Input Correspondences¶
Dense 2D matches are computed using RoMA; shared regions are identified automatically via confidence filtering, requiring no manual masks.
Key Experimental Results¶
Main Results: Consistency and Prompt Adherence¶
| Method | CLIP Score↑ | DreamSim↑ | DINO-MatchSim↑ |
|---|---|---|---|
| FLUX Kontext | 0.65 | 0.78 | 0.57 |
| IC-LoRA | 0.65 | 0.71 | 0.65 |
| FLUX | 0.67 | 0.76 | 0.66 |
| Edicho | 0.65 | 0.81 | 0.72 |
| Match-and-Fuse | 0.66 | 0.85 | 0.80 |
| w/o Guidance | 0.66 | 0.82 | 0.76 |
| w/o MFF | 0.66 | 0.83 | 0.78 |
| w/o Pairwise Graph | 0.66 | 0.82 | 0.75 |
User Study & VLM Evaluation (2AFC, Win Rate of Ours)¶
| Baseline | User Preference↑ | VLM Preference↑ |
|---|---|---|
| vs Kontext | 88% | 82% |
| vs IC-LoRA | 90% | 92% |
| vs FLUX | 92% | 94% |
| vs Edicho | 83% | 78% |
Metric Alignment with Human Judgment¶
| Metric | Agreement with Humans↑ |
|---|---|
| DreamSim | 84.3% |
| VLM | 84.9% |
| DINO-MatchSim | 91.4% |
Key Findings¶
- DINO-MatchSim of 0.80 substantially surpasses the strongest baseline Edicho at 0.72 (+11.1%).

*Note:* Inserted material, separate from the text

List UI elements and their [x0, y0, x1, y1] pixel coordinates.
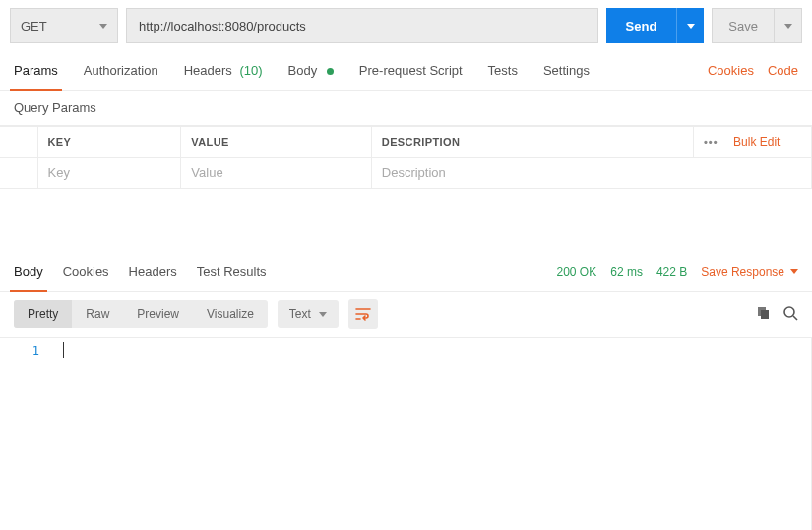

- All three components (Graph, MFF, Guidance) are individually necessary.
- Match-and-Fuse with 9 images achieves higher consistency than baselines operating on only 2 images.
- Even when matches are as sparse as 10%, DINO-MatchSim remains above 0.76, demonstrating strong robustness.
- DINO-MatchSim achieves 91.4% alignment with human judgment, substantially exceeding DreamSim at 84.3%.
Highlights & Insights¶
- First set-to-set generation method: Extends generative AI to image collections as a fundamental visual unit.
- Elegant graph formulation: The pairwise consistency graph enables local pairwise operations with global information propagation, and \(O(N^2)\) complexity can be sparsified to \(O(N)\).
- Discovery and exploitation of the grid prior: The spontaneous consistency emerging from T2I models under grid layouts is a key insight.
- DINO-MatchSim metric: Matched points in source images are used to localize corresponding positions in generated images, enabling patch-level similarity measurement that is more discriminative than global metrics.
- Entirely training-free, zero-shot, and requires no manual masks.
Limitations & Future Work¶
- Relies on the quality of dense correspondences; regions with few or no matches may remain inconsistent.
- Depends on the base model's adherence to depth-conditioned inputs.
- FlowEdit integration requires per-edit hyperparameter tuning.
- \(O(N^2)\) edge count still incurs overhead for large collections, despite sparsification.
Rating¶
- Novelty: ⭐⭐⭐⭐⭐ First to define and address set-to-set consistent generation.
- Experimental Thoroughness: ⭐⭐⭐⭐⭐ Quantitative evaluation + user study + VLM assessment + novel metric + ablation + extended applications.
- Writing Quality: ⭐⭐⭐⭐⭐ Polished figures, elegant formulations, and clear problem definition.
- Value: ⭐⭐⭐⭐ Applicable to creative workflows such as product advertising, character design, and storyboarding.